Yeniden 1919 yılında yazdığı ünlü “Doğu Sorunu Üzerine Rapor”’ a bakalım; “….Başlıca hedefimiz dünya devrimi ateşini yakmak olmalıdır. Bu devrimci ateşi sadece Batı Avrupa işçileri aracılığıyla yakmanın olanaksız olduğunu görüyoruz, çünkü Batı Avrupa burjuvazisi, Batı Avrupa emperyalizmi sadece Batı Avrupa’nın değil, bütün yeryüzünün emperyalizmidir. Burada bir tek Batı Avrupa proleteryasının gücü yetmez, burada Doğu halklarının güçleri gerekir. Bizim Doğuya yaklaşımımız uluslararası sosyalist devrim sorunuyla ilgili soruna bu temel amaçla yaklaşımımızla belirlenmelidir..” Yine konu açıktır, Galiyev, doğu sorununa dünya devrimi bağlamında yaklaşmaktadır, sömürge meselelerinin bağlı olduğu alan zihnindeki yapıdır, bu da uluslarası devrimdir. Amaç Doğunun mazlum halklarını, Batı Avrupa proleteryası ile birlikte uluslararası sosyalist devrim için mücadeleye yöneltmektir. Bütün mantığı hayatının sonuna kadar bu yöndedir, Stalin’e karşı hayal kırıklığına uğradığı zamanlarda da fikri budur. Buradan İslamcı sosyalizm çıkmaz, Türkçülük çıkmaz. Aynı raporda “…Doğuya yönelik olarak, orada komünist partiler oluşturmak üzere kararlı bir politika izlemeliyiz….” diye devam etmiştir.

Sorun, Kronstad isyanından sonra gerçekleşen Komünist partinin ünlü parti içi muhalefetin yasaklandığı onuncu kongreden sonra başladı, Lenin’in hastalığının ilerlemesi, dengenin azalması, özellikle Stalin ile Milli sorun üzerine ciddi ayrışmalar, farklı tezlerin savunulması Galiyev için olumsuz süreci başlattı. Ancak hemen belirtelim bu polemiklere bakıldığında Milliyetçi bir arayış yerine, Bolşevik modelde bir iç tartışma görülüyor.

Galiyev, büyük devlet şovenizmi görüntülerine dikkat edilmesi gerektiği, bunun yerel milliyetçilikleri güçlendireceğini, eski Rus düşmanlığının uyanacağını ifade ederek Stalin’in yaygınlaşan politikasına karşı çıkıyordu.

Açıkça 1923 yılında, Rus Komünist Partisi Milli Politikası Üzerine Tezler’de; “ Yoldaş Stalin’in şu anki pozisyonunun parti içi anlamı-Leninizm bayrağı altında Leninizmden ayrılıp Rus devletine yönelme, aslında milli politikamızın tasfiyesi…” diyebilmiştir.

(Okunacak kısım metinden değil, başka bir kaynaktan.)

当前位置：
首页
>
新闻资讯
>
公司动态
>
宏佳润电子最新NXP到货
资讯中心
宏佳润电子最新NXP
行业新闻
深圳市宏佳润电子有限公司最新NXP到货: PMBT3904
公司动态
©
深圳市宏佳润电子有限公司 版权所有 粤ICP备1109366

Stalin’e Bir tür Rus milliyetçisi demiş ve bunu Leninizmden sapma olarak değerlendirmiştir. Eleştirilerini sürdürmüş, “…batıda devrimin başarısız olmasının yanında, Doğu da milli-devrimci hareketlerin önemine inanmadık, sınıfsal devrim istedik…” şeklinde devam etmiştir. Afganistan, İran, Çin politikalarını kıyasıya eleştirmiştir.

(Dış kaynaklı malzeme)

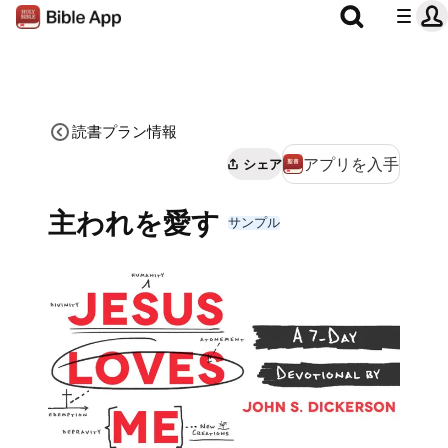
読書プラン情報
アプリを入手
シェア
主われを愛す
サンプル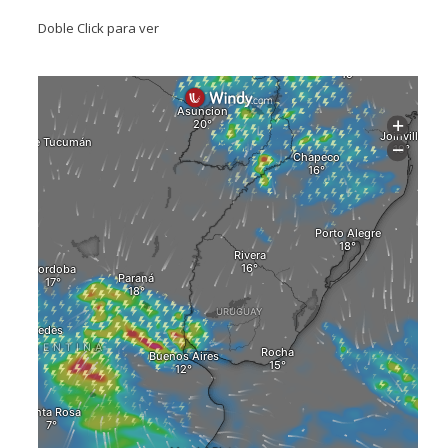
Doble Click para ver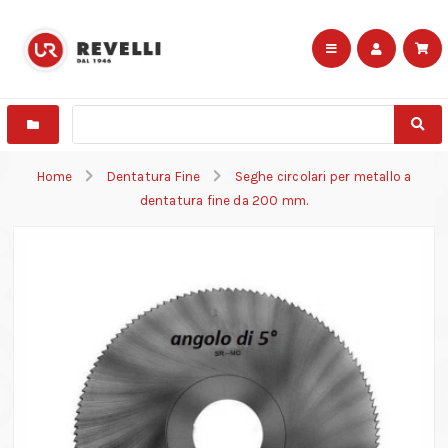
Home
Dentatura Fine
Seghe circolari per metallo a
dentatura fine da 200 mm.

Elbette bu tezlerin Stalin’e karşı sürülmesi artık parti içinde iktidara muhalefet etmek demekti, sonrası, gözden düşme, sorgu, partiye geri alınma, yine atılma, ağır sorgular, hapis ve infaz olması o dönemin olağanı idi.

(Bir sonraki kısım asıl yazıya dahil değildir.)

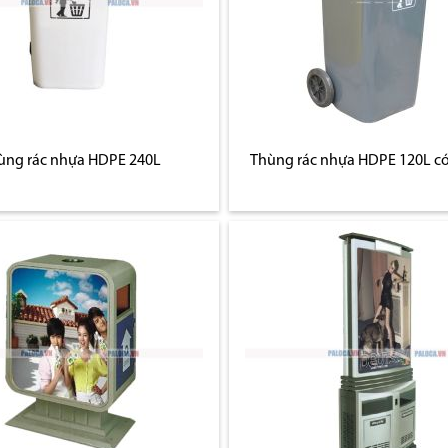
ùng rác nhựa HDPE 240L
Thùng rác nhựa HDPE 120L có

Ünlü, Stalin ve Troçki ye yazdığı “Ben Kimim” isimli mektup da “Şimdi ben sıradan tutukluyum..Önemli devlet suçlusu, anlaşılan Sovyet mahkemesi önünde böyle durmam gerekiyor. Kendi Sovyet mahkememin önünde, çünkü ben de Sovyet iktidarının ve mahkemesinin kurulmasına katkıda bulundum…Sonuçta ben kimim?…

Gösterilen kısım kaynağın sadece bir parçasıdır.